Slowly, though not at all steadily, the comlink began to move across the deck. One of the wolvkils paused again as it jerked its way to within three meters of the table, the animal's dark eyes watching the small cylinder with obvious curiosity. But none of its enemies was making any of the threatening moves it had been taught to react to, and its trainers clearly hadn't anticipated a situation quite like this. The wolvkil watched for a moment longer as the comlink rolled and bumped its way along, then lost interest and returned its attention to the creatures cowering behind their barrier. Again, Jinzler found himself holding his breath.
Then, almost anticlimactically, the comlink was at the chair. Reaching out carefully, Evlyn plucked the device in through one of the gaps in the mesh.
And an instant later jerked backward with a gasp as a snarling wolvkil slammed his snout into the chair, nearly knocking it out of position.
"Give it to me," Jinzler snapped, snatching the comlink out of the startled girl's hand. If a loose comlink rolling across the floor wasn't on the wolvkils' list of threats, something being held in an enemy's hand obviously was. "Here," he added, tossing it to Uliar as he swung his legs over and braced his feet against the chair. The wolvkil hit it again, but he'd gotten to it in time and it held steady. "Shut off the jamming."
Uliar's reply, if he made one, was lost as a set of snarling jaws and a clawed paw abruptly slapped into the chair directly above Jinzler's head. "Brace the chairs," Formbi called, struggling to sit upright and getting a one-handed grip on the back of the nearest one. Just in time; the third wolvkil leapt up onto the array of chairs above them, howling furiously as it bit and shoved its snout at them, trying to find a way through. One of its hind legs slipped down between two of them, and the animal howled even more furiously as it flailed around trying to extricate itself. The clawed paw slashed with random viciousness in the enclosed space, and Feesa gasped as it caught her across the shoulder, spilling a line of blood onto the bright yellow of her tunic.
"It's off!" Uliar called over the noise.
Holding grimly onto one of the chair backs with one hand, Jinzler thumbed on his comlink with the other, keying for general broadcast. "Luke—Mara—Commander Fel," he called. They couldn't be dead. They couldn't. "Emergency!"
Beneath her, Luke gave one final tug on the cables, bringing Mara's eyes level with the lower edge of the turbolift door. "How's that?" he called.

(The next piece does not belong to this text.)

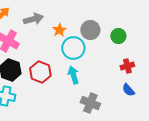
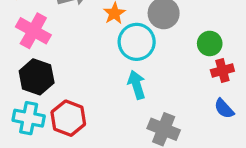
green circle: (118, 36) -> (210, 43), moved
red hexagon: (40, 72) -> (68, 118), moved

"Good," Mara called back, running her fingertips along the corroded metal at the side of the door. In actual fact, another pull or two might have been a little better for what she needed. But it had been a long climb, and even with all the strength he'd been able to draw from the Force Luke's shoulders beneath her legs had been trembling with muscle fatigue for the past five minutes. Better that she strain a little herself and let him conserve what he had left for whatever lay ahead.
Because if they were right about that soundless cry they'd both sensed a minute ago, there was serious trouble up here.
Ah—there it was. "Got it," she announced. Wrapping her fingertips around the manual release, she gave it a careful tug. There was a click as it came loose; stretching out to the Force, she pried the door open.